• [ACTIVITY] Within the listing below, filter for "Smith" and copy every matching line.

==========

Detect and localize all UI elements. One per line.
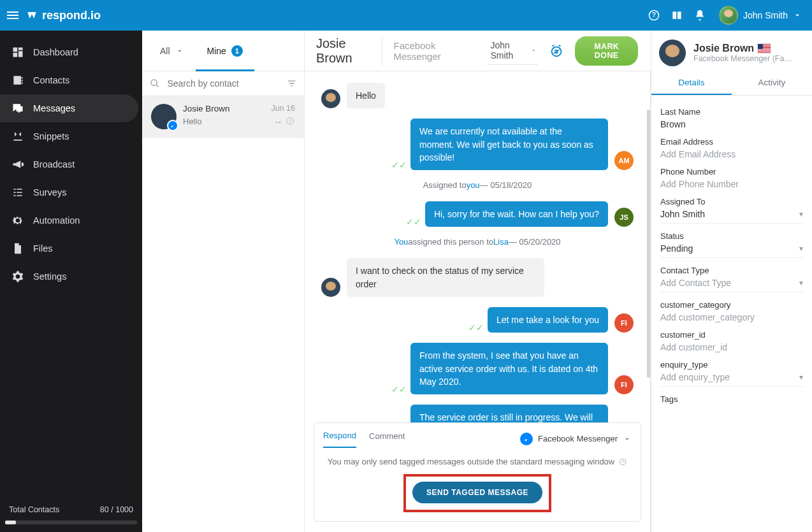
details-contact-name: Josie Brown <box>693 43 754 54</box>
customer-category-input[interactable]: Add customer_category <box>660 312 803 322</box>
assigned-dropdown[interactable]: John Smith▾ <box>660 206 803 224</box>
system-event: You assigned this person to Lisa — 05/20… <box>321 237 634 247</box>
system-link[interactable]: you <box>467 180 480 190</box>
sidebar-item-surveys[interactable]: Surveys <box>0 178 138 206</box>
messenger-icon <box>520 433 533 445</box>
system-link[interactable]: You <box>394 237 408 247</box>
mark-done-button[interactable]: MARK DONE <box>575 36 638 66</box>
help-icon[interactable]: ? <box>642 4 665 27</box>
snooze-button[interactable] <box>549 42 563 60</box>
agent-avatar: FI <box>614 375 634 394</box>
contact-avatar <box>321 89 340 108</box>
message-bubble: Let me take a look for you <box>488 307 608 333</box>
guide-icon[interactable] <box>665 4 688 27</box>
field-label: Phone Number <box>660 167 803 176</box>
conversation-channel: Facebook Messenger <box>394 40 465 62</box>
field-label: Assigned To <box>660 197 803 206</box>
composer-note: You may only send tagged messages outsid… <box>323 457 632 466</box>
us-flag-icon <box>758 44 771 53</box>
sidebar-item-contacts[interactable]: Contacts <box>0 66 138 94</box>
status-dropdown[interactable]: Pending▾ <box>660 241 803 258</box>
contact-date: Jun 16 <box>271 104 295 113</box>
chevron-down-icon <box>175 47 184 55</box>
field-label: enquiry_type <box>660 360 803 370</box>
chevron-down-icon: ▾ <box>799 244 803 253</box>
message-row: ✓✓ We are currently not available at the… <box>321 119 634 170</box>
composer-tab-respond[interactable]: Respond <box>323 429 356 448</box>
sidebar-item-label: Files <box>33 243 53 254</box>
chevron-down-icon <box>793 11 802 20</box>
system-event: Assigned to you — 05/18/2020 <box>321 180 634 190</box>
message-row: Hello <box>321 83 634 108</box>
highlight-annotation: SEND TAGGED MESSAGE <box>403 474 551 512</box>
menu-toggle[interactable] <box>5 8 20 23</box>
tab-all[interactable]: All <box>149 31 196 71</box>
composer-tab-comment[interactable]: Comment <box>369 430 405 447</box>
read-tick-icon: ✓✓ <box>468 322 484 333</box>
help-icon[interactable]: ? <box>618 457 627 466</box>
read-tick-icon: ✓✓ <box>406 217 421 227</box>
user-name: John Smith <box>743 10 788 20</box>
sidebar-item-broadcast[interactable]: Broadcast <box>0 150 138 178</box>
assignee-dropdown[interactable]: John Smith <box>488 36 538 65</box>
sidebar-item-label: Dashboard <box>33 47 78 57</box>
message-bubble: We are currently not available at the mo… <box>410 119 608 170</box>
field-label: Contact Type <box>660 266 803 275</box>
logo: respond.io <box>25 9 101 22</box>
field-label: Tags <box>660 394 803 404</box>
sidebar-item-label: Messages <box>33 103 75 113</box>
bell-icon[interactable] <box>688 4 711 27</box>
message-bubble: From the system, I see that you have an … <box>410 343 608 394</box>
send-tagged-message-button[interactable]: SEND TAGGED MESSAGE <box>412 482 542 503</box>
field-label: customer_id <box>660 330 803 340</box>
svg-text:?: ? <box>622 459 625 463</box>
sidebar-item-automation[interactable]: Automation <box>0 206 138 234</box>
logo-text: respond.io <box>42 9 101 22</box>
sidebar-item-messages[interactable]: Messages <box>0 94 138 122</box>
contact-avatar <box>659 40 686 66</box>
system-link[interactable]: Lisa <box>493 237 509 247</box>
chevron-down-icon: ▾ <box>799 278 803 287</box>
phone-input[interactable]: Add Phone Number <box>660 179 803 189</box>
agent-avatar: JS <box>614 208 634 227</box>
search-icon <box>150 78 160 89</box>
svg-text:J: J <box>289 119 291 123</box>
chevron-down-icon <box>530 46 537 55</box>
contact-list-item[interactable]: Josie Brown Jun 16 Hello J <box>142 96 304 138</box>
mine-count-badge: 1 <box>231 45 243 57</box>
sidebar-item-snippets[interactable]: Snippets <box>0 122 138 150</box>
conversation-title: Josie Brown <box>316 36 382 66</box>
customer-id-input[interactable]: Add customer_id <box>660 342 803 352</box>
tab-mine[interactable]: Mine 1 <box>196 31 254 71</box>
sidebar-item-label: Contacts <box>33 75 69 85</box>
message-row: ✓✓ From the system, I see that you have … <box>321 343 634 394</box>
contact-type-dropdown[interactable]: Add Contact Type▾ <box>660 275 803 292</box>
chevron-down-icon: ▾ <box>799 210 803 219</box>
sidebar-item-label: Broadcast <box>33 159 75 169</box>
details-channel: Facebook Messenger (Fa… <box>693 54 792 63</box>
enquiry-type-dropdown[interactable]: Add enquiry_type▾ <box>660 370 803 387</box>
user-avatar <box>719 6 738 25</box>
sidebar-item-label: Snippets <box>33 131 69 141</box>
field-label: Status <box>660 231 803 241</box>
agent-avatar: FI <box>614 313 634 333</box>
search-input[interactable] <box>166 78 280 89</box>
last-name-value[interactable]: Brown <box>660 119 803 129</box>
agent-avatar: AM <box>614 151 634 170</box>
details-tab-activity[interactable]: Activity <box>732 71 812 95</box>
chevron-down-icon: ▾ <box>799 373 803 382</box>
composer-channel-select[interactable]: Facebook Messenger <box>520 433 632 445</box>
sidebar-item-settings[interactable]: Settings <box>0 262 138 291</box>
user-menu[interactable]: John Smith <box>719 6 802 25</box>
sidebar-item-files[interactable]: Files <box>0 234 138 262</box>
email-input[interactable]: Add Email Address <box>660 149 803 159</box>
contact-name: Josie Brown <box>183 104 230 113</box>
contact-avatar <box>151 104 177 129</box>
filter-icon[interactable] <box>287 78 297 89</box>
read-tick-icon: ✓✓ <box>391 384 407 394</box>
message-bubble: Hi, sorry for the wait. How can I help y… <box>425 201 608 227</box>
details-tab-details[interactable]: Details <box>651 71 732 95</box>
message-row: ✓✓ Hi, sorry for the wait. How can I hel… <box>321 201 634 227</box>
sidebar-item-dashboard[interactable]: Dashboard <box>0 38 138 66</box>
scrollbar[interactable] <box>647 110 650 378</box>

==========

• [SOLUTION FOR THIS EXERCISE]
assigned-dropdown[interactable]: John Smith▾ <box>660 206 803 224</box>
user-name: John Smith <box>743 10 788 20</box>
assignee-dropdown[interactable]: John Smith <box>488 36 538 65</box>
user-menu[interactable]: John Smith <box>719 6 802 25</box>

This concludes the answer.